What did Jesus say about this situation? He said, “Take courage; I have conquered the world.” According to John, he said this toward the end of his long speech at the last supper, a speech so complex and contradictory no one understood him. “Take courage; I have conquered the world.” He said it after warning that his disciples would face persecution, as we all do whether we believe anything or nothing. “Take courage; I have conquered the world.” He said it whether or not we believe in his later resurrection after crucifixion. “Take courage; I have conquered the world.” He said it whether or not he actually said it, which he probably did not. “Take courage; I have conquered the world.” He said it even if the whole story of his life, even if the rumors of the Holy Spirit, even if his belief in the Huge God beyond all reckoning is false. “Take courage; I have conquered the world.” He said it even if there are holes in our best theories, even if there are holes in the roots of our life’s determination, even if there are holes in the God beyond gods. “Take courage; I have conquered the world.”
Even if there are holes in every theory we have thought, in every theory we now think, in every theory anyone shall ever think, Jesus says “Take courage; I have conquered the world.” “I have conquered the world” refers to the past to what Jesus has done and endured.
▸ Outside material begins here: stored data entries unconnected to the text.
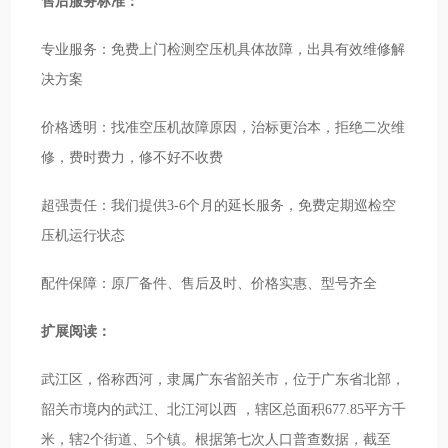
售后服务标准：
专业服务：免费上门检测空压机具体故障，出具有效维修解
决方案
价格透明：找准空压机故障原因，治标更治本，拒绝二次维
修，费时费力，修不好不收费
超强责任：我们提供3-6个月的延长服务，免费定期巡检空
压机运行状态
配件保障：原厂备件、售后及时、价格实惠、型号齐全
扩展阅读：
武江区，俗称西河，隶属广东省韶关市，位于广东省北部，
韶关市境内的武江、北江河以西 ，辖区总面积677.85平方千
米，辖2个街道、5个镇。根据第七次人口普查数据，截至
Whatever happens in his future, including crucifixion and resurrection, and looking down from Heaven on his Church, count as nothing because he has already conquered. “Take courage” refers to his disciples, to us, and to everyone from then on: it means that whatever happens comes from God and is good, and that we should anticipate it with joy. Even if the world is ultimately destroyed, we have had enough. Even if my ultimate hypothesis according to which God is the act of creation and the creation is ultimately good is mistaken, we have had enough. We have had enough in our local circumstance, even if we are locally evil, and we have had enough in ultimate perspective. Do not give up when things go bad. Have courage.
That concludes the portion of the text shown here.